Читать «Камов и Каминка» онлайн - страница 51

Саша Окунь

– …видел в Толедо, – говорил носатый. – Никому в голову не приходило убрать их, да впрочем, все знали, что франкисты не будут стрелять по монастырю. Весь строй работы: стремительная динамика композиции, искривленное пространство, колорит, пейзаж, сияющий букет под ногами ангела – все это воскреснет вновь через триста лет в творчестве такого же, как этот грек, уроженца глубокой провинции по имени Марк Шагал. А тогда этот выходец из далекой венецианской колонии, волею судеб оказавшийся на Иберийском полуострове, привил к суровому черствому дереву местного искусства дичок мистики, который, смешавшись с бескомпромиссным испанским реализмом, принесет такие плоды, как Гойя и как то, что мы только что видели там, наверху. Тот же, – он указал на кисть апостола Петра, – языком пламени летящий мазок, та же, что и в «Снятии пятой печати» – она в Метрополитене, – безумная смелость деформаций. Тот же отважный, бескомпромиссный поиск истины, и та же, – он вдруг прищелкнул языком, – абсолютная свобода. Вспомните Лорку: «Не муза и не ангел покровительствуют Испании, она немыслима без беса». А большего беса, чем тот, – он ткнул пальцем в потолок, – вы, дружок, не найдете.

Он замолчал, любовно лаская взглядом освещенный заходящим солнцем холст.

– Но, конечно же, не один толедский отшельник. Пикассо, – он снова щелкнул языком, – берет всюду. И все делает своим. Давайте-ка, дружок, навестим Пуссена, ведь и его не обошел это разбойник-конкистадор.

Продолжая разговаривать, они вышли из крохотного зальчика в большой красный, где висели Тьеполо, Рибера, Зурбаран, Гвидо Ренн, и повернули направо.

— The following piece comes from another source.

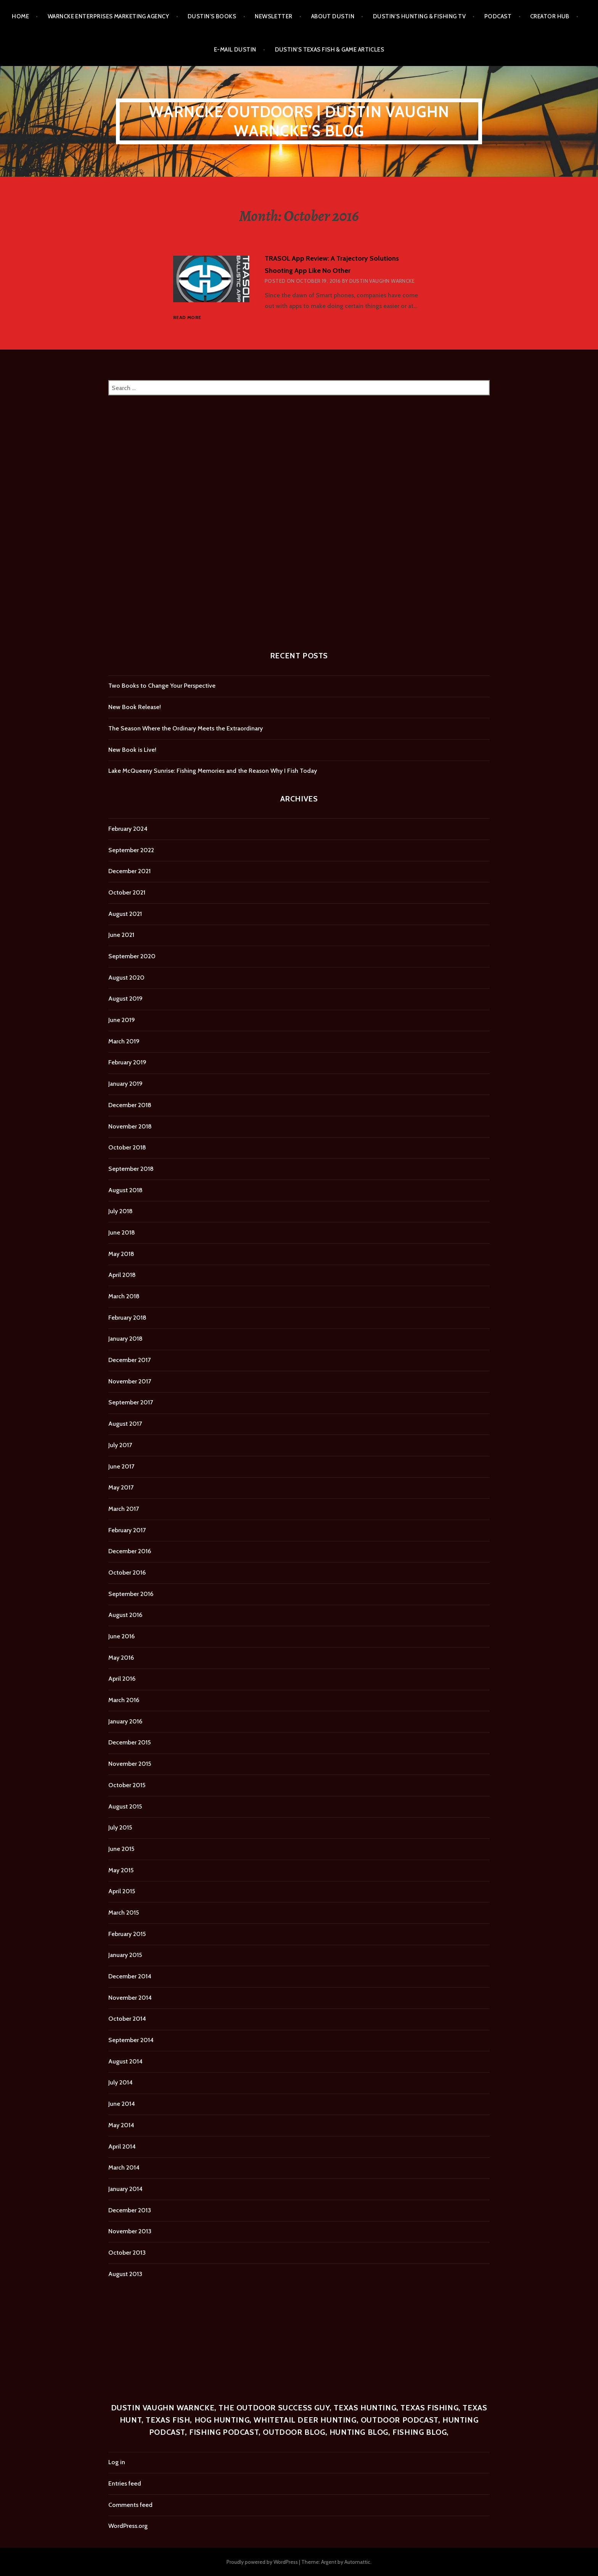  I want to click on September 2018, so click(131, 1168).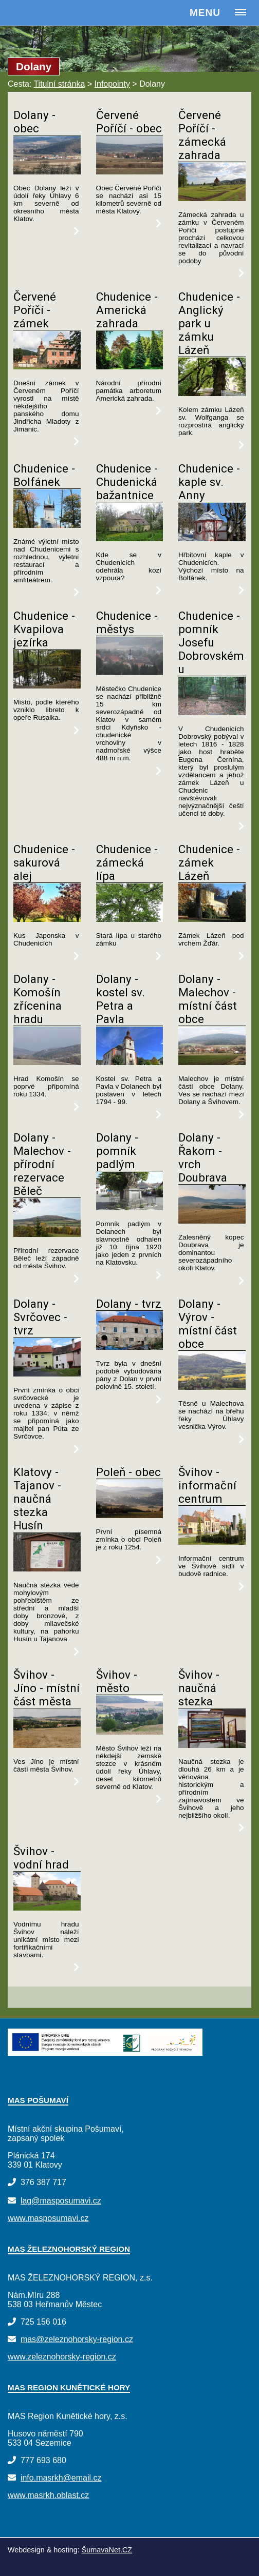  What do you see at coordinates (41, 1857) in the screenshot?
I see `Švihov - vodní hrad` at bounding box center [41, 1857].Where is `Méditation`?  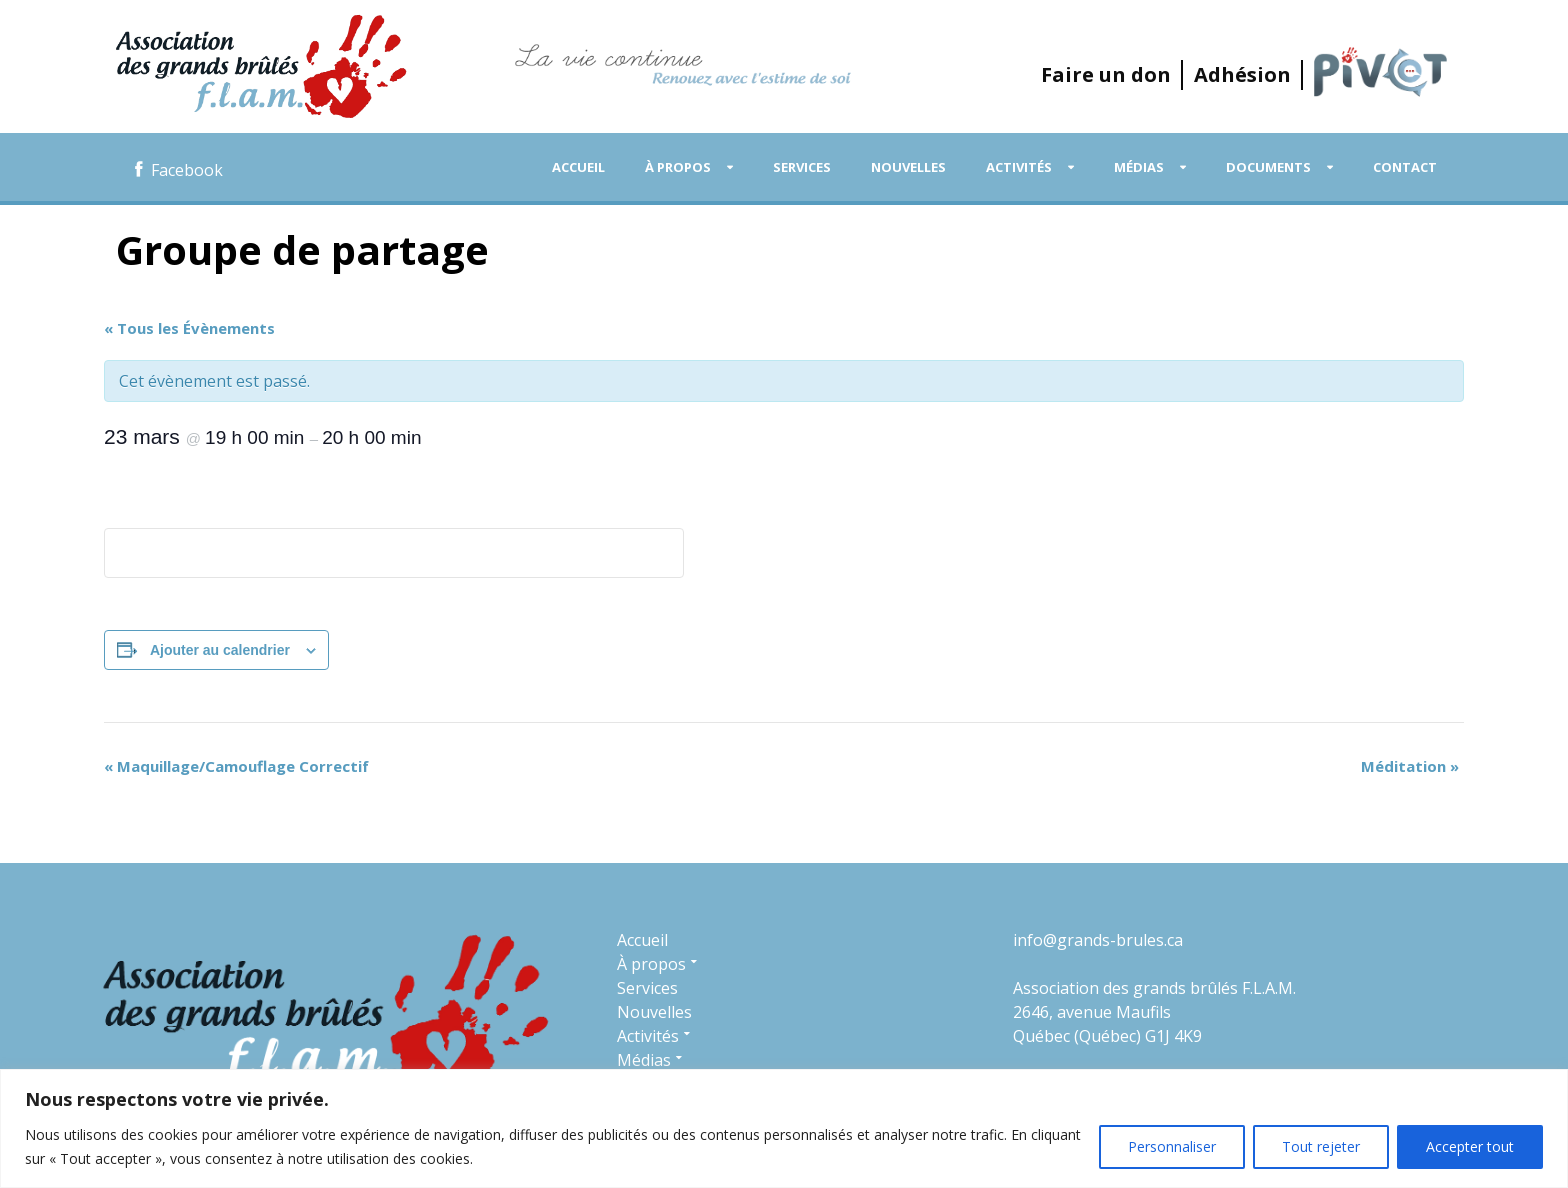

Никогда раньше юный художник Камов не слышал, чтобы о живописи говорили таким образом. Он чуял, что в словах, невольно им подслушанных, было то, от чего так просто отмахнуться он не может. Однако сравнивать художника, перед которым он преклонялся, с этим мазилой?

И все же было в том невысоком кудлатом человечке со смешными пышными усами, в голосе его, манере говорить, наконец, в обаянии, которое от него исходило, что-то, что не дало юному художнику Камову права высокомерно пожать плечами. Он и сам не заметил, как оказался на третьем этаже и, сопровождаемый неодобрительным взглядом смотрительницы, корпулентной дамы с толстыми отвисшими щеками и мышиным крохотным ртом с усиками на верхней губе, проскользнул на выставку. На этот раз он был один, без друзей. Долго, до самого закрытия, бродил юный художник Камов от работы к работе. Назавтра, вместо того чтобы идти на занятия, он снова отправился на третий этаж Эрмитажа.

Вечером у него поднялась температура.

– Ледоход, – сказала, убирая стетоскоп в сумку, усталая врачиха, – надуло. Небось в одной рубашке бегал.

Три дня метался Миша Камов в постели. Выклеенные розовыми, в зеленых и серебристых цветочках, обоями стены комнаты становились интенсивного ядовито-синего цвета, и по ним, вокруг постели, безмолвно кружились нищие, из угла злобно кривила бескровные губы женщина с пустым, испитым лицом, тонкая девочка легко перебирала ногами огромный шар, и вдруг откуда-то в комнату, давясь и топча друг друга, вваливались страшные, исковерканные люди, они моргали треугольными глазами и, широко разевая щели ртов, тянулись к его постели обрубками рук. Их тощие ноги с распухшими суставами беспомощно висели, точь-в-точь как у полиомиелитного мальчика из соседней парадной, которого изредка вывозили на каталке подышать воздухом в ближний садик. А потом появлялся – и это было самым страшным и завораживающим – невысокий крепкий человек с треугольным лицом, челкой зачесанных набок волос и пронзительными черными глазами. Эти глаза впивались в и без того измученного Мишу Камова, и от этого цепкого взгляда никуда нельзя было спрятаться, некуда сбежать, и тогда грудь словно раскрывалась и вспыхивала, наполняясь чем-то тяжелым, отчего было и больно и сладостно одновременно.